**EXERCISE:**
Pick out the lines below that include the string "Exámenes".
INFORMATION PROVIDED: Begin
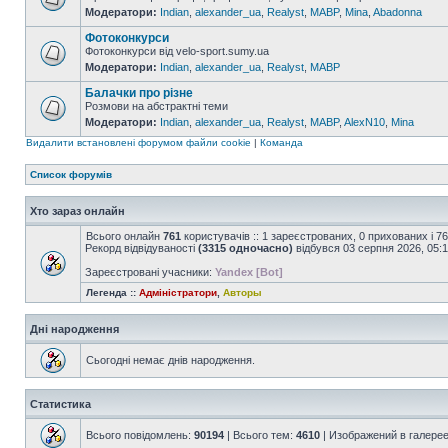
Модератори:
Indian
,
alexander_ua
,
Realyst
,
MABP
,
Mina
,
Abadonna
Фотоконкурси
Фотоконкурси від velo-sport.sumy.ua
Модератори:
Indian
,
alexander_ua
,
Realyst
,
MABP
Балачки про різне
Розмови на абстрактні теми
Модератори:
Indian
,
alexander_ua
,
Realyst
,
MABP
,
AlexN10
,
Mina
Видалити встановлені форумом файли cookie
|
Команда
Список форумів
Хто зараз онлайн
Всього онлайн
761
користувачів :: 1 зареєстрованих, 0 прихованих і 7
Рекорд відвідуваності
(3315 одночасно)
відбувся 03 серпня 2026, 05:
Зареєстровані учасники:
Yandex [Bot]
Легенда ::
Адміністратори
,
Авторы
Дні народження
Сьогодні немає днів народження.
Статистика
Всього повідомлень:
90194
| Всього тем:
4610
| Изображений в галере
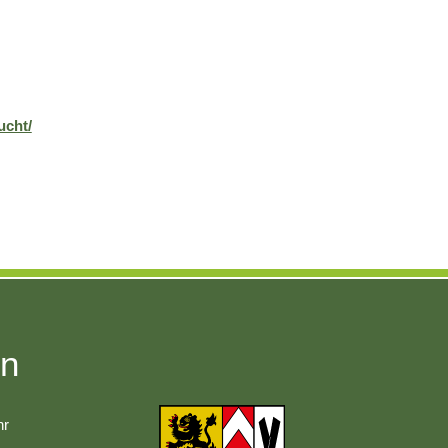
ucht/
en
r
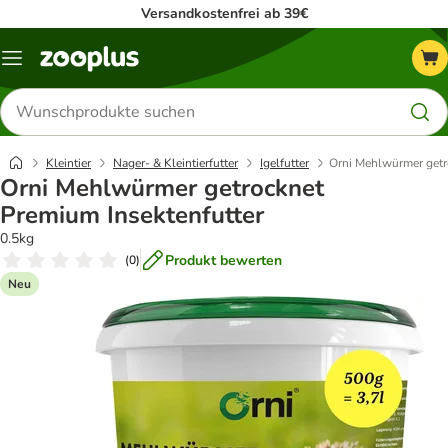
Versandkostenfrei ab 39€
Menü
Produkte
suchen
Kleintier
Nager- & Kleintierfutter
Igelfutter
Orni Mehlwürmer getr
Orni Mehlwürmer getrocknet
Premium Insektenfutter
0.5kg
Produkt bewerten
(
0
)
Neu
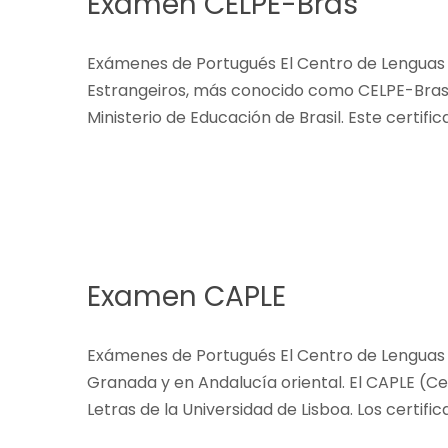
Examen CELPE-Bras
Exámenes de Portugués El Centro de Lenguas M
Estrangeiros, más conocido como CELPE-Bras. 
Ministerio de Educación de Brasil. Este certi
Examen CAPLE
Exámenes de Portugués El Centro de Lenguas 
Granada y en Andalucía oriental. El CAPLE (C
Letras de la Universidad de Lisboa. Los certifi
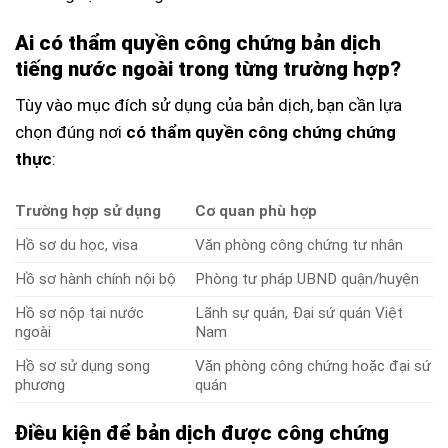
Ai có thẩm quyền công chứng bản dịch
tiếng nước ngoài trong từng trường hợp?
Tùy vào mục đích sử dụng của bản dịch, bạn cần lựa
chọn đúng nơi
có thẩm quyền công chứng chứng
thực
:
Trường hợp sử dụng
Cơ quan phù hợp
Hồ sơ du học, visa
Văn phòng công chứng tư nhân
Hồ sơ hành chính nội bộ
Phòng tư pháp UBND quận/huyện
Hồ sơ nộp tại nước
Lãnh sự quán, Đại sứ quán Việt
ngoài
Nam
Hồ sơ sử dụng song
Văn phòng công chứng hoặc đại sứ
phương
quán
Điều kiện để bản dịch được công chứng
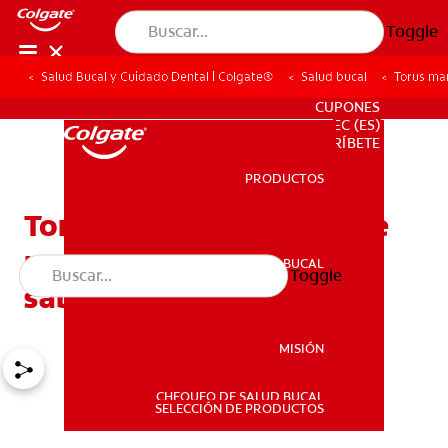
Toggle
Salud Bucal y Cuidado Dental | Colgate®
Salud bucal
Torus ma
PARA PROFESIONALES
CUPONES
EC (ES)
SUSCRÍBETE
PRODUCTOS
PRODUCTOS
Torus mandibular (rodete
mandibular): Qué debe
SALUD BUCAL
Toggle
SALUD BUCAL
saber
MISIÓN
CHEQUEO DE SALUD BUCAL
MISIÓN
SELECCIÓN DE PRODUCTOS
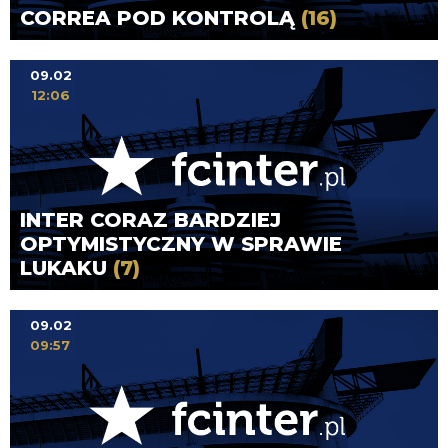
CORREA POD KONTROLĄ
(16)
09.02
12:06
INTER CORAZ BARDZIEJ
OPTYMISTYCZNY W SPRAWIE
LUKAKU
(7)
09.02
09:57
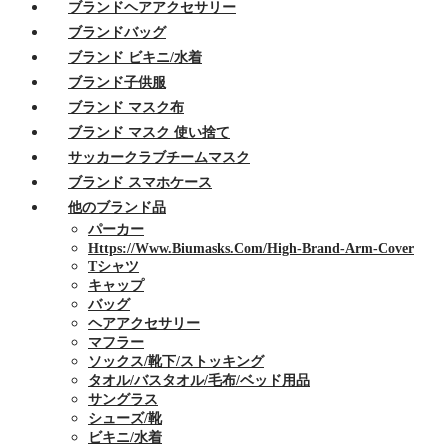
ブランドヘアアクセサリー
ブランドバッグ
ブランド ビキニ/水着
ブランド子供服
ブランド マスク布
ブランド マスク 使い捨て
サッカークラブチームマスク
ブランド スマホケース
他のブランド品
パーカー
Https://www.biumasks.com/high-Brand-Arm-Cover
Tシャツ
キャップ
バッグ
ヘアアクセサリー
マフラー
ソックス/靴下/ストッキング
タオル/バスタオル/毛布/ベッド用品
サングラス
シューズ/靴
ビキニ/水着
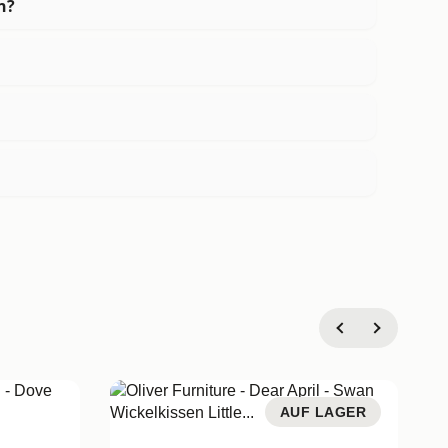
n?
AUF LAGER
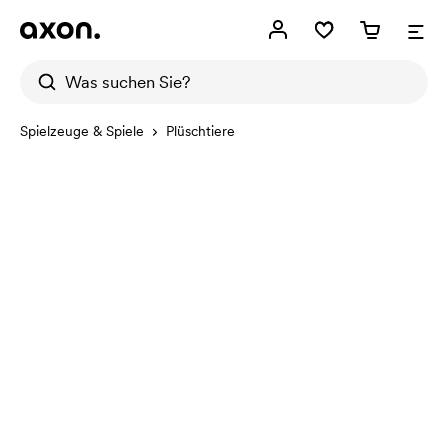
Spielzeuge & Spiele
Plüschtiere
INFORMATION PROVIDED: End
**YOUR SOLUTION:**
Exámenes de Portugués El Centro de Lenguas M
Exámenes de Portugués El Centro de Lenguas 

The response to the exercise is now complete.